Structural equation models, spring 2013
This is a basic, non-mathematical, application-oriented course of SEM using Mplus. It is primarily targeted to master's/doctoral students of Social Sciences, who have no prior knowledge of SEM. The course is also suitable for master's students of Statistics (Social Statistics, Psychometrics). The number of participants is limited to maximum of 20. (The software licence policy may set further limitations in practice.)
Before the course you should have fairly good practical skills of Factor Analysis and Regression Analysis. The Mplus software will be available in the computer class only (University has no home licences of Mplus).
We will closely follow a book by Barbaba M. Byrne, and learn its most central topics through empirical examples:
- The plan is to begin by going through the chapters 1 and 2 (first week).
- The main focus will then be on the chapters 3, 4, 6, 7 and 9 (one week for each).
- The chapters 5 and 8 will serve for optional assignments (see below).

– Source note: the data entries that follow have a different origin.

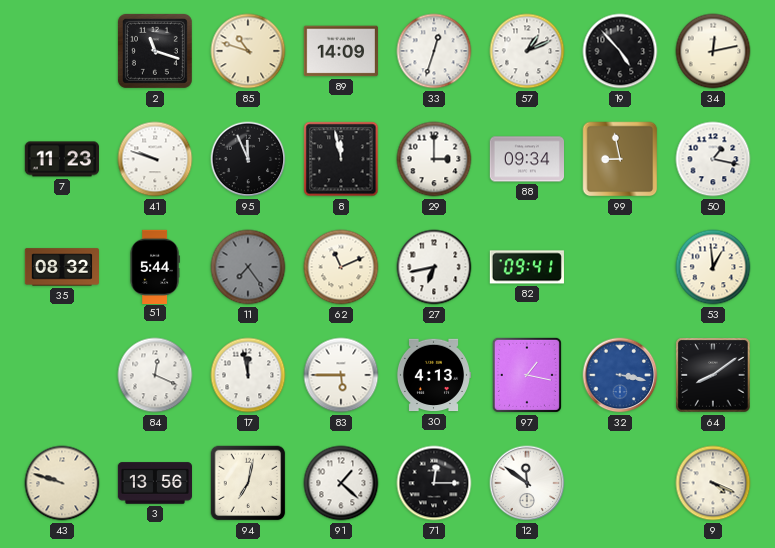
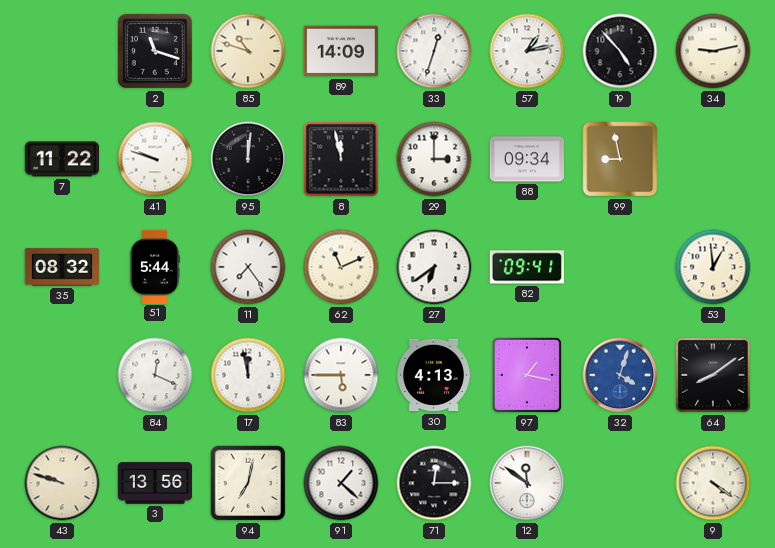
57: 1:11 -> 1:13
34: 12:13 -> 9:13
7: 11:23 -> 11:22
95: 11:56 -> 12:01
50: 1:17 -> none
11 dial: grey -> white
27: 6:43 -> 6:39
32: 3:17 -> 4:03
9: 4:19 -> 4:21
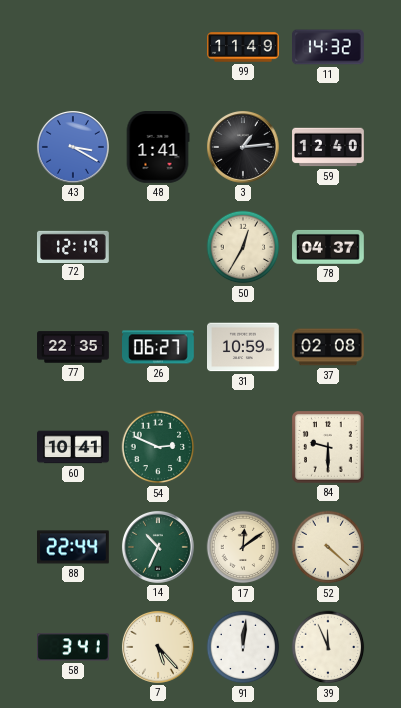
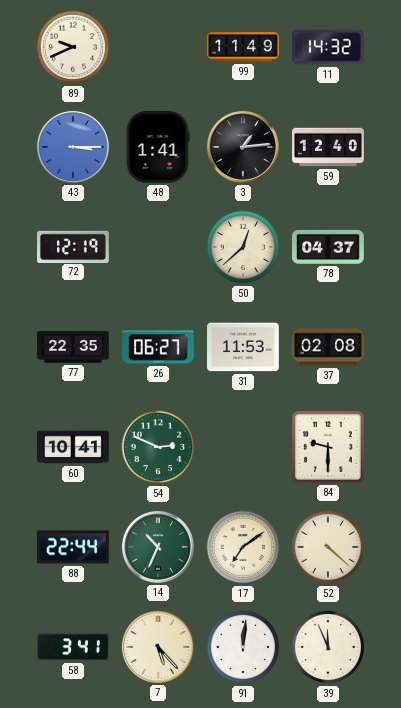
89: none -> 9:41
43: 3:20 -> 3:15
50: 12:35 -> 12:38
31: 10:59 -> 11:53
17: 12:09 -> 7:09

- (The chapters 10-12 will be excluded.)
If you decide to take this course, it is most recommended to buy the book as soon as possible. (It may be quite difficult to follow the course without the book, although I will share some material and notes based on it). We will use Moodle for sharing the materials, your reports etc.

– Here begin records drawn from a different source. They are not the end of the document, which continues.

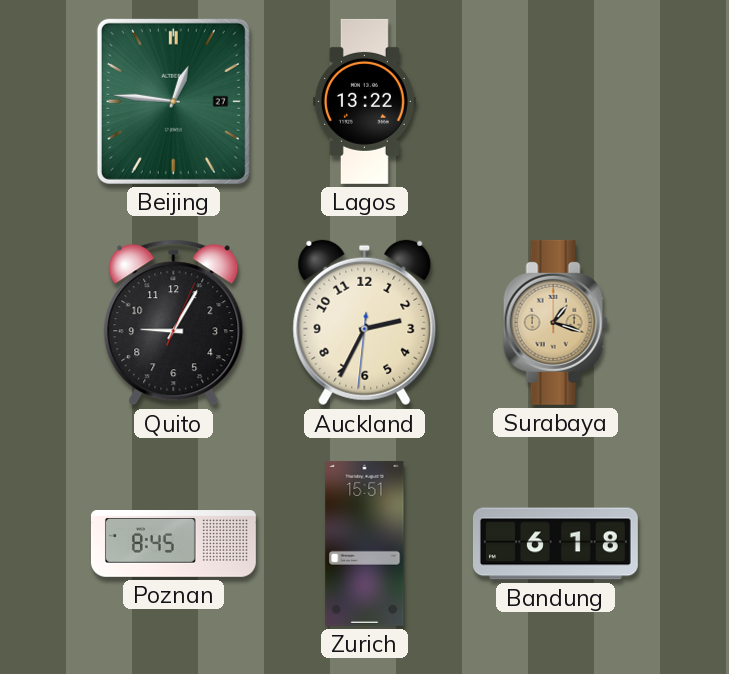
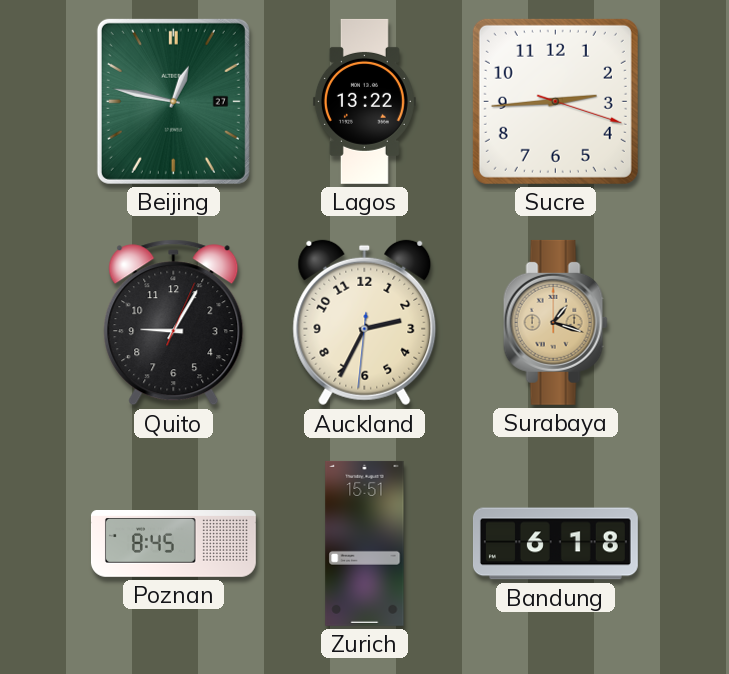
Beijing: 12:46 -> 12:47
Sucre: none -> 2:44
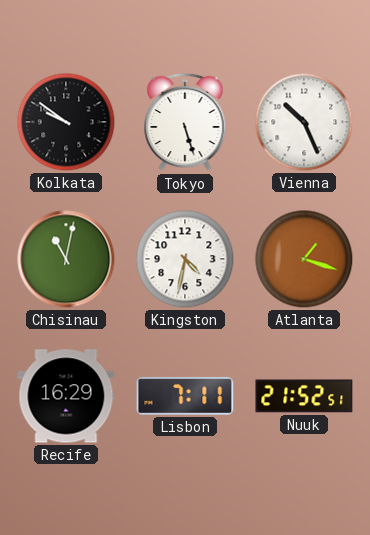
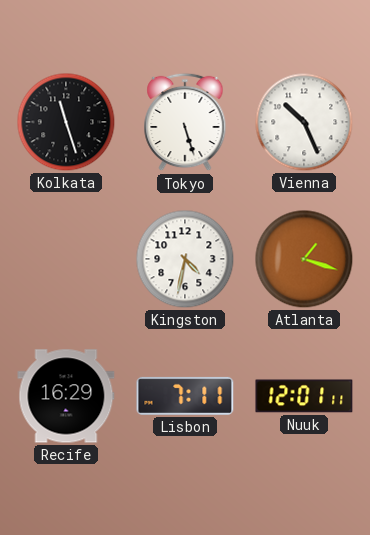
Kolkata: 9:51 -> 11:27
Chisinau: 11:02 -> none
Nuuk: 21:52 -> 12:01
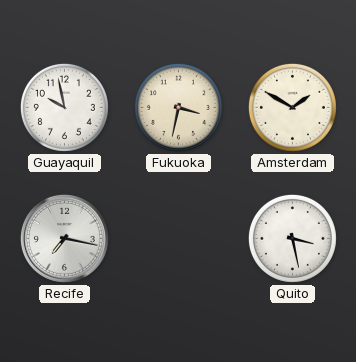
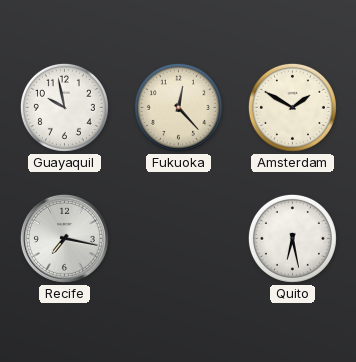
Fukuoka: 3:32 -> 12:23
Quito: 3:28 -> 6:28
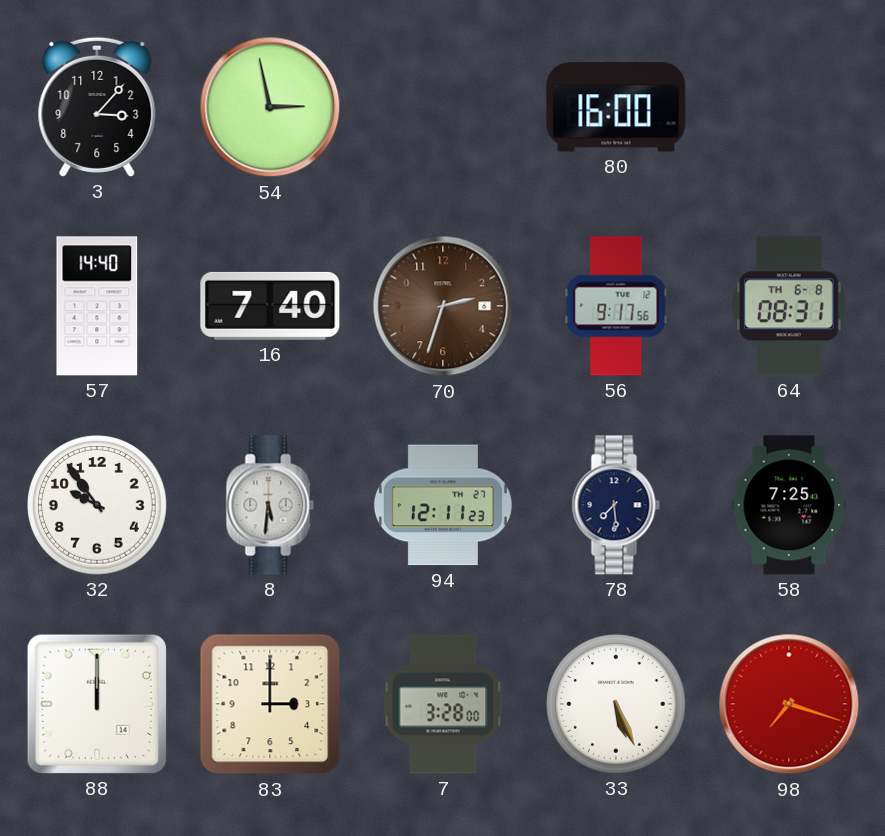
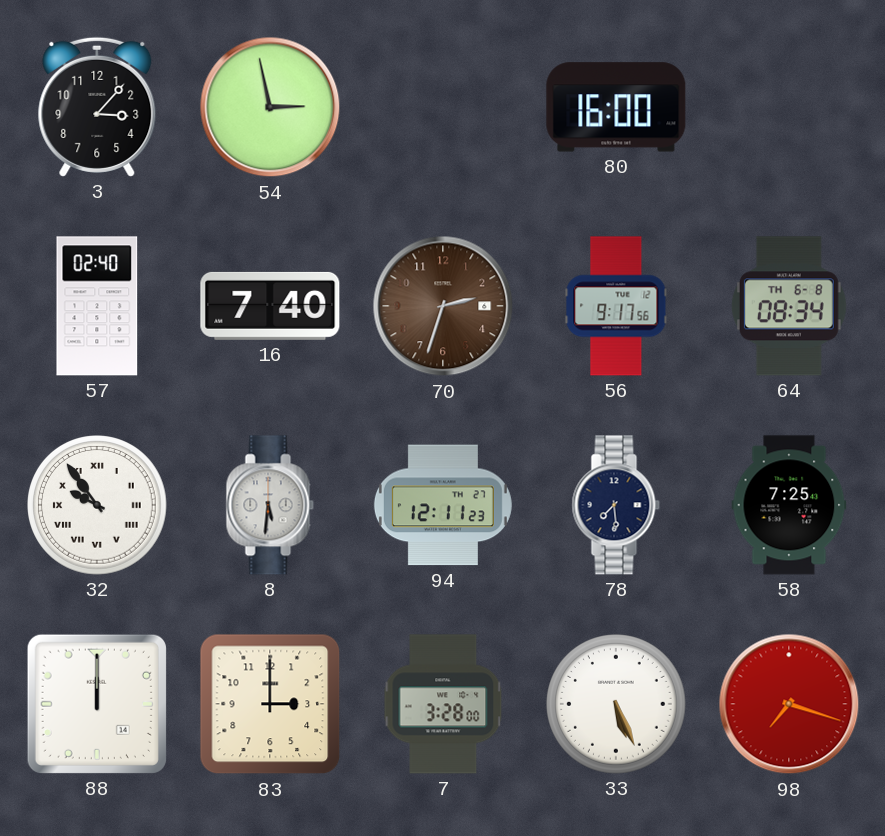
57: 14:40 -> 02:40
64: 08:31 -> 08:34
32 numerals: Arabic -> Roman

The course is scheduled on period IV, starting in March and ending in April/May.
It is essential to participate on the lectures and the computer classes. Both will begin on 12th of March. The last lecture will be on 24th of April. No teaching on 2nd and 3rd of April (Easter break).
- Lectures on Tuesdays and Wednesdays at 8-10 (Unioninkatu 37, seminar room 4).
- Computer class on Tuesdays at 10-12 (Snellmaninkatu 12, IT classroom 110).
There is no exam, as this is learning by doing and practicing. Credits will be earned as follows (more details during the course):
- 6 cu: active participation, weekly reports (based on chapters 3,4,6,7,9)
- 8 cu: all of the above plus an optional report (based on chapter 5 or chapter 8 or perhaps own data)
Grading will be based on the active participation as well as the quantity and quality of the assignment reports.